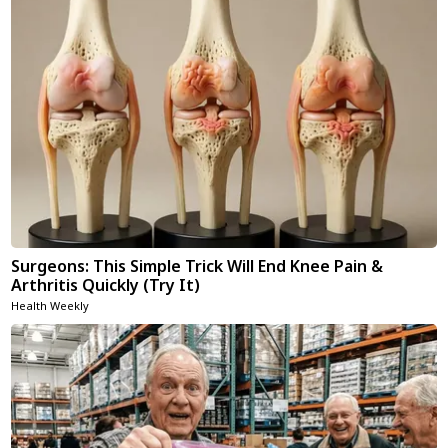
Surgeons: This Simple Trick Will End Knee Pain &
Arthritis Quickly (Try It)
Health Weekly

Task instructions: Only the pictures are to be left out; write out all the other data exactly.

Answer:
Surgeons: This Simple Trick Will End Knee Pain &
Arthritis Quickly (Try It)
Health Weekly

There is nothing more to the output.